[<prev] [next>] [<thread-prev] [thread-next>] [day] [month] [year] [list]
Message-ID: <CAGtprH9FA3-RetE=6i7ezxfV0qEV-8z3HLgPEPY=pzuxSiOD+w@mail.gmail.com>
Date: Tue, 30 Jan 2024 22:12:54 +0530
From: Vishal Annapurve <vannapurve@...gle.com>
To: x86@...nel.org, linux-kernel@...r.kernel.org, hch@....de,
petrtesarik@...weicloud.com, Dave Hansen <dave.hansen@...ux.intel.com>,
Thomas Gleixner <tglx@...utronix.de>, Ingo Molnar <mingo@...hat.com>, Borislav Petkov <bp@...en8.de>,
m.szyprowski@...sung.com, robin.murphy@....com
Cc: pbonzini@...hat.com, rientjes@...gle.com, seanjc@...gle.com,
erdemaktas@...gle.com, ackerleytng@...gle.com, jxgao@...gle.com,
sagis@...gle.com, oupton@...gle.com, peterx@...hat.com, vkuznets@...hat.com,
dmatlack@...gle.com, pgonda@...gle.com, michael.roth@....com,
kirill@...temov.name, thomas.lendacky@....com, linux-coco@...ts.linux.dev,
chao.p.peng@...ux.intel.com, isaku.yamahata@...il.com, andrew.jones@...ux.dev,
corbet@....net, rostedt@...dmis.org, iommu@...ts.linux.dev
Subject: Re: [RFC V1 0/5] x86: CVMs: Align memory conversions to 2M granularity
On Fri, Jan 12, 2024 at 11:22 AM Vishal Annapurve <vannapurve@...gle.com> wrote:
>
> Goal of this series is aligning memory conversion requests from CVMs to
> huge page sizes to allow better host side management of guest memory and
> optimized page table walks.
>
> This patch series is partially tested and needs more work, I am seeking
> feedback from wider community before making further progress.
>
> Background
> =====================
> Confidential VMs(CVMs) support two types of guest memory ranges:
> 1) Private Memory: Intended to be consumed/modified only by the CVM.

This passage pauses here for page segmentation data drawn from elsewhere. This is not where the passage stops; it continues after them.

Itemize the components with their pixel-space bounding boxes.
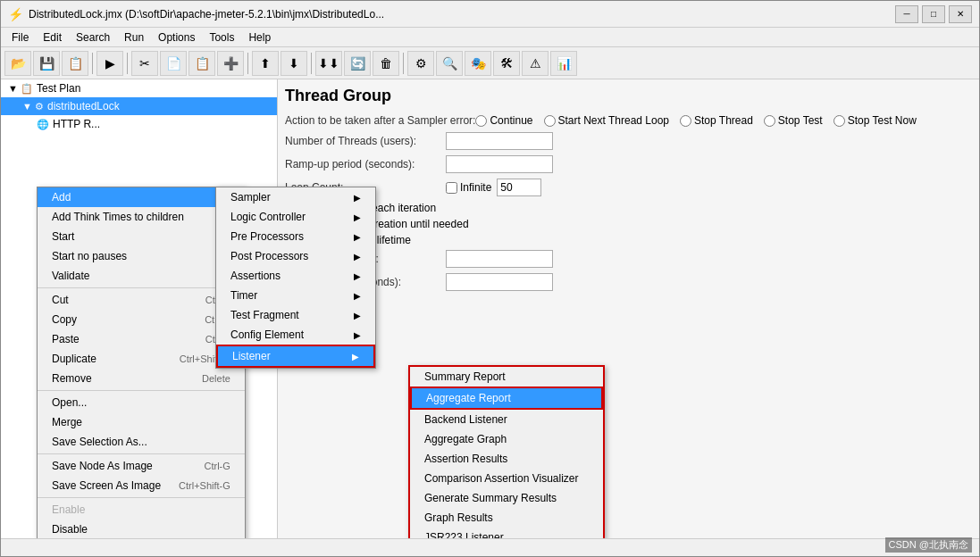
menu-help[interactable]: Help	[241, 29, 278, 46]
stop-test-now-radio[interactable]	[833, 115, 845, 127]
stop-test-now-label: Stop Test Now	[848, 114, 917, 127]
stop-thread-radio[interactable]	[680, 115, 691, 127]
menu-search[interactable]: Search	[69, 29, 117, 46]
close-button[interactable]: ✕	[949, 5, 972, 23]
threads-input[interactable]	[446, 132, 553, 150]
ctx-duplicate[interactable]: Duplicate Ctrl+Shift-C	[38, 349, 245, 369]
startup-row: Startup delay (seconds):	[285, 273, 972, 291]
listener-assertion-results-label: Assertion Results	[424, 453, 507, 465]
tree-item-distributed-lock[interactable]: ▼ ⚙ distributedLock	[1, 97, 277, 115]
ctx-copy-label: Copy	[52, 313, 77, 326]
menu-options[interactable]: Options	[151, 29, 202, 46]
menu-file[interactable]: File	[4, 29, 36, 46]
minimize-button[interactable]: ─	[895, 5, 918, 23]
listener-jsr223-listener[interactable]: JSR223 Listener	[410, 528, 603, 538]
toolbar-open[interactable]: 📋	[62, 51, 88, 76]
listener-graph-results-label: Graph Results	[424, 511, 493, 524]
ctx-start[interactable]: Start	[38, 227, 245, 246]
toolbar-copy[interactable]: 📄	[160, 51, 187, 76]
submenu-listener[interactable]: Listener ▶	[216, 345, 375, 368]
ctx-paste[interactable]: Paste Ctrl-V	[38, 329, 245, 349]
ctx-start-no-pauses-label: Start no pauses	[52, 250, 127, 262]
submenu-test-fragment[interactable]: Test Fragment ▶	[216, 305, 375, 325]
threads-label: Number of Threads (users):	[285, 135, 446, 147]
ctx-open[interactable]: Open...	[38, 393, 245, 412]
submenu-post-processors[interactable]: Post Processors ▶	[216, 246, 375, 266]
listener-generate-summary-results[interactable]: Generate Summary Results	[410, 488, 603, 508]
menu-run[interactable]: Run	[117, 29, 151, 46]
ctx-start-label: Start	[52, 230, 74, 243]
rampup-input[interactable]	[446, 155, 553, 173]
toolbar-run[interactable]: ▶	[96, 51, 123, 76]
context-menu[interactable]: Add ▶ Add Think Times to children Start …	[37, 187, 246, 538]
toolbar-refresh[interactable]: 🔄	[344, 51, 371, 76]
ctx-remove[interactable]: Remove Delete	[38, 369, 245, 388]
toolbar-down[interactable]: ⬇	[281, 51, 307, 76]
ctx-add[interactable]: Add ▶	[38, 187, 245, 207]
stop-test-label: Stop Test	[778, 114, 823, 127]
stop-test-radio[interactable]	[764, 115, 775, 127]
ctx-sep-3	[38, 453, 245, 454]
submenu-assertions[interactable]: Assertions ▶	[216, 266, 375, 286]
toolbar-settings[interactable]: ⚙	[407, 51, 434, 76]
submenu-logic-controller[interactable]: Logic Controller ▶	[216, 207, 375, 227]
toolbar-cut[interactable]: ✂	[131, 51, 158, 76]
listener-graph-results[interactable]: Graph Results	[410, 508, 603, 528]
toolbar-expand[interactable]: ⬇⬇	[315, 51, 342, 76]
submenu-pre-processors[interactable]: Pre Processors ▶	[216, 227, 375, 246]
toolbar-paste[interactable]: 📋	[188, 51, 215, 76]
ctx-start-no-pauses[interactable]: Start no pauses	[38, 246, 245, 266]
listener-summary-report-label: Summary Report	[424, 370, 506, 383]
toolbar-save[interactable]: 💾	[33, 51, 60, 76]
submenu-listener-panel[interactable]: Summary Report Aggregate Report Backend …	[408, 365, 605, 538]
infinite-checkbox[interactable]	[446, 182, 457, 194]
submenu-sampler-arrow: ▶	[354, 193, 361, 203]
ctx-validate-label: Validate	[52, 270, 89, 282]
listener-aggregate-graph[interactable]: Aggregate Graph	[410, 429, 603, 449]
toolbar-roles[interactable]: 🎭	[465, 51, 491, 76]
ctx-merge[interactable]: Merge	[38, 412, 245, 432]
toolbar-search[interactable]: 🔍	[436, 51, 463, 76]
listener-backend-listener[interactable]: Backend Listener	[410, 410, 603, 429]
menu-edit[interactable]: Edit	[36, 29, 69, 46]
listener-assertion-results[interactable]: Assertion Results	[410, 449, 603, 469]
submenu-timer[interactable]: Timer ▶	[216, 286, 375, 305]
toolbar-warning[interactable]: ⚠	[522, 51, 549, 76]
continue-radio[interactable]	[475, 115, 487, 127]
ctx-disable-label: Disable	[52, 523, 88, 536]
loop-input[interactable]	[497, 179, 541, 196]
toolbar-delete[interactable]: 🗑	[373, 51, 399, 76]
listener-comparison-assertion-visualizer-label: Comparison Assertion Visualizer	[424, 472, 579, 485]
listener-summary-report[interactable]: Summary Report	[410, 367, 603, 387]
submenu-add[interactable]: Sampler ▶ Logic Controller ▶ Pre Process…	[215, 187, 376, 369]
maximize-button[interactable]: □	[922, 5, 945, 23]
toolbar-tools2[interactable]: 🛠	[493, 51, 520, 76]
toolbar-new[interactable]: 📂	[4, 51, 31, 76]
toolbar-up[interactable]: ⬆	[252, 51, 279, 76]
submenu-logic-controller-label: Logic Controller	[230, 211, 306, 223]
ctx-save-selection[interactable]: Save Selection As...	[38, 432, 245, 452]
ctx-save-screen-image[interactable]: Save Screen As Image Ctrl+Shift-G	[38, 476, 245, 495]
ctx-disable[interactable]: Disable	[38, 520, 245, 538]
ctx-think-times[interactable]: Add Think Times to children	[38, 207, 245, 227]
ctx-cut[interactable]: Cut Ctrl-X	[38, 290, 245, 310]
submenu-logic-controller-arrow: ▶	[354, 212, 361, 222]
menu-tools[interactable]: Tools	[202, 29, 241, 46]
duration-row: Duration (seconds):	[285, 250, 972, 268]
listener-comparison-assertion-visualizer[interactable]: Comparison Assertion Visualizer	[410, 469, 603, 488]
ctx-validate[interactable]: Validate	[38, 266, 245, 286]
tree-item-http-request[interactable]: 🌐 HTTP R...	[1, 115, 277, 133]
duration-input[interactable]	[446, 250, 553, 268]
submenu-sampler[interactable]: Sampler ▶	[216, 187, 375, 207]
toolbar-add[interactable]: ➕	[217, 51, 244, 76]
app-icon: ⚡	[8, 7, 23, 21]
listener-aggregate-report[interactable]: Aggregate Report	[410, 387, 603, 410]
submenu-config-element[interactable]: Config Element ▶	[216, 325, 375, 345]
start-next-radio[interactable]	[544, 115, 556, 127]
tree-item-test-plan[interactable]: ▼ 📋 Test Plan	[1, 79, 277, 97]
ctx-save-node-image[interactable]: Save Node As Image Ctrl-G	[38, 456, 245, 476]
startup-input[interactable]	[446, 273, 553, 291]
test-plan-icon: ▼ 📋	[8, 83, 33, 95]
ctx-copy[interactable]: Copy Ctrl-C	[38, 310, 245, 329]
toolbar-graph[interactable]: 📊	[550, 51, 577, 76]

> 2) Shared Memory: visible to both guest/host components, used for
> non-trusted IO.
>
> Guest memfd [1] support is set to be merged upstream to handle guest private
> memory isolation from host usersapace. Guest memfd approach allows following
> setup:
> * private memory backed using the guest memfd file which is not accessible
> from host userspace.
> * Shared memory backed by tmpfs/hugetlbfs files that are accessible from
> host userspace.
>
> Userspace VMM needs to register two backing stores for all of the guest
> memory ranges:
> * HVA for shared memory
> * Guest memfd ranges for private memory
>
> KVM keeps track of shared/private guest memory ranges that can be updated at
> runtime using IOCTLs. This allows KVM to back the guest memory using either HVA
> (shared) or guest memfd file offsets (private) based on the attributes of the
> guest memory ranges.
>
> In this setup, there is possibility of "double allocation" i.e. scenarios where
> both shared and private memory backing stores mapped to the same guest memory
> ranges have memory allocated.
>
> Guest issues an hypercall to convert the memory types which is forwarded by KVM
> to the host userspace.
> Userspace VMM is supposed to handle conversion as follows:
> 1) Private to shared conversion:
> * Update guest memory attributes for the range to be shared using KVM
> supported IOCTLs.
> - While handling this IOCTL, KVM will unmap EPT/NPT entries corresponding
> to the guest memory being converted.
> * Unback the guest memfd range.
> 2) Shared to private conversion:
> * Update guest memory attributes for the range to be private using KVM
> supported IOCTLs.
> - While handling this IOCTL, KVM will unmap EPT/NPT entries corresponding
> to the guest memory being converted.
> * Unback the shared memory file.
>
> Note that unbacking needs to be done for both kinds of conversions in order to
> avoid double allocation.
>
> Problem
> =====================
> CVMs can convert memory between these two types at 4K granularity. Conversion
> done at 4K granularity causes issues when using guest memfd support
> with hugetlb/Hugepage backed guest private memory:
> 1) Hugetlb fs doesn't allow freeing subpage ranges when punching holes,
> causing all the private to shared memory conversions to result in double
> allocation.
> 2) Even if a new fs is implemented for guest memfd that allows splitting
> hugepages, punching holes at 4K will cause:
> - loss of vmemmmap optimization [2]
> - more memory for EPT/NPT entries and extra pagetable walks for guest
> side accesses.
> - Shared memory mappings to consume more host pagetable entries and
> extra pagetalble walks for host side access.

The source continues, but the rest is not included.